▶ [Activity]
Only the lines from the beginning of the material below through the line with "die unabhängige" should be retyped exactly, and pictures are to be skipped.
┏━━
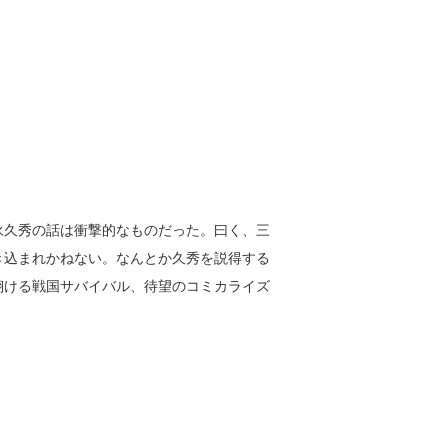
永久秀の話は衝撃的なものだった。曰く、三
き込まれかねない。なんとか久秀を説得する
翔ける戦国サバイバル、待望のコミカライズ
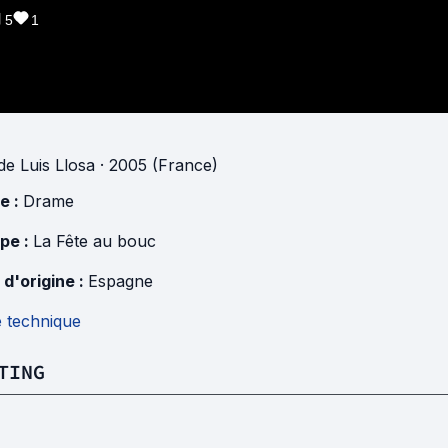
5
1
de
Luis Llosa
· 2005 (France)
e :
Drame
pe :
La Fête au bouc
 d'origine :
Espagne
e technique
TING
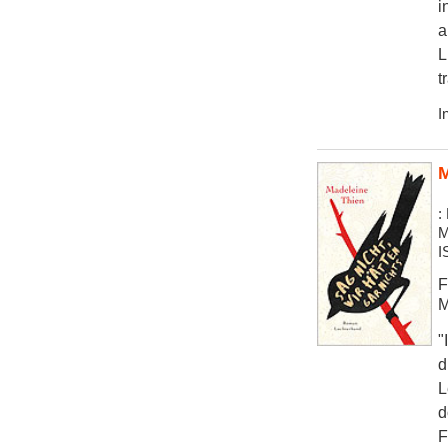
i
a
L
t
I
M
:
M
I
F
M
"
d
L
d
F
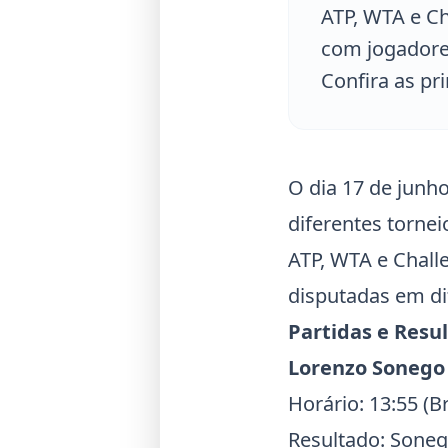
ATP, WTA e Ch
com jogadore
Confira as pri
O dia 17 de junh
diferentes torne
ATP, WTA e Chall
disputadas em di
Partidas e Resu
Lorenzo Sonego
Horário: 13:55 (Br
Resultado: Soneg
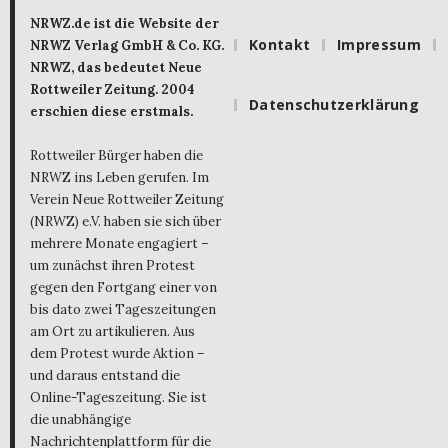
NRWZ.de ist die Website der
Kontakt
Impressum
NRWZ Verlag GmbH & Co. KG.
NRWZ, das bedeutet Neue
Rottweiler Zeitung. 2004
Datenschutzerklärung
erschien diese erstmals.
Rottweiler Bürger haben die
NRWZ ins Leben gerufen. Im
Verein Neue Rottweiler Zeitung
(NRWZ) e.V. haben sie sich über
mehrere Monate engagiert –
um zunächst ihren Protest
gegen den Fortgang einer von
bis dato zwei Tageszeitungen
am Ort zu artikulieren. Aus
dem Protest wurde Aktion –
und daraus entstand die
Online-Tageszeitung. Sie ist
die unabhängige
Nachrichtenplattform für die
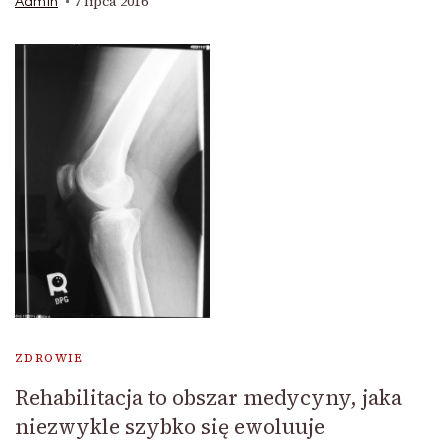
7 lipca 2016
Admin
ZDROWIE
Rehabilitacja to obszar medycyny, jaka
niezwykle szybko się ewoluuje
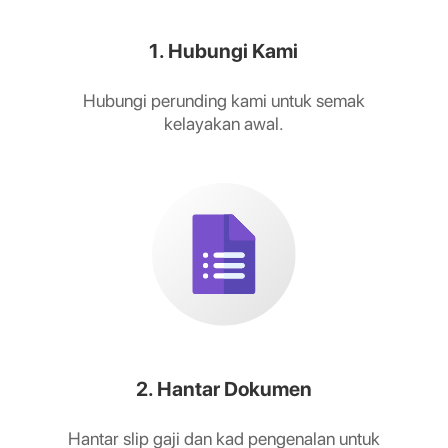
1. Hubungi Kami
Hubungi perunding kami untuk semak
kelayakan awal.
2. Hantar Dokumen
Hantar slip gaji dan kad pengenalan untuk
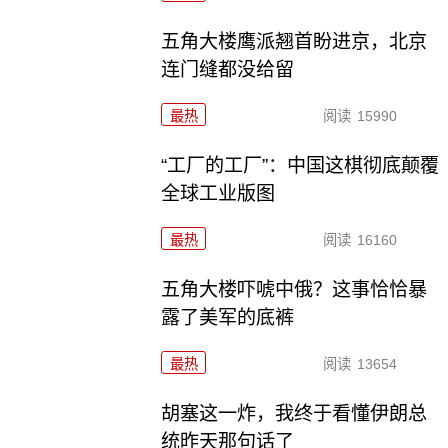
五角大楼鹰派翘首盼进京，北京
连门缝都没给留
最热
阅读
15990
“工厂的工厂”：中国这棋彻底颠覆
全球工业版图
最热
阅读
16160
五角大楼吓唬中俄？这事恰恰暴
露了美军的底裤
最热
阅读
13654
胡塞这一炸，我终于看懂伊朗总
统昨天那句话了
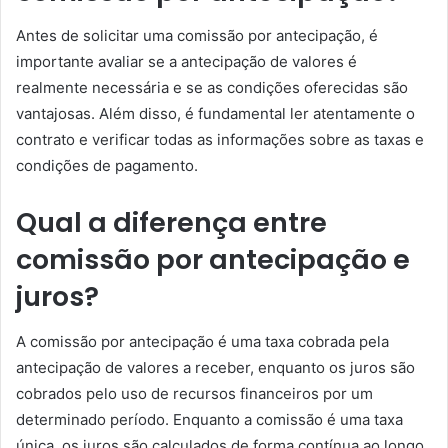
Antes de solicitar uma comissão por antecipação, é
importante avaliar se a antecipação de valores é
realmente necessária e se as condições oferecidas são
vantajosas. Além disso, é fundamental ler atentamente o
contrato e verificar todas as informações sobre as taxas e
condições de pagamento.
Qual a diferença entre
comissão por antecipação e
juros?
A comissão por antecipação é uma taxa cobrada pela
antecipação de valores a receber, enquanto os juros são
cobrados pelo uso de recursos financeiros por um
determinado período. Enquanto a comissão é uma taxa
única, os juros são calculados de forma contínua ao longo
┗━━
▶ [Output for this exercise]
永久秀の話は衝撃的なものだった。曰く、三
き込まれかねない。なんとか久秀を説得する
翔ける戦国サバイバル、待望のコミカライズ
5
1
de
Luis Llosa
· 2005 (France)
e :
Drame
pe :
La Fête au bouc
 d'origine :
Espagne
e technique
TING
i
a
L
t
I
M
:
M
I
F
M
"
d
L
d
F
ATP, WTA e Ch
com jogadore
Confira as pri
O dia 17 de junh
diferentes torne
ATP, WTA e Chall
disputadas em di
Partidas e Resu
Lorenzo Sonego
Horário: 13:55 (Br
Resultado: Soneg
NRWZ.de ist die Website der
Kontakt
Impressum
NRWZ Verlag GmbH & Co. KG.
NRWZ, das bedeutet Neue
Rottweiler Zeitung. 2004
Datenschutzerklärung
erschien diese erstmals.
Rottweiler Bürger haben die
NRWZ ins Leben gerufen. Im
Verein Neue Rottweiler Zeitung
(NRWZ) e.V. haben sie sich über
mehrere Monate engagiert –
um zunächst ihren Protest
gegen den Fortgang einer von
bis dato zwei Tageszeitungen
am Ort zu artikulieren. Aus
dem Protest wurde Aktion –
und daraus entstand die
Online-Tageszeitung. Sie ist
die unabhängige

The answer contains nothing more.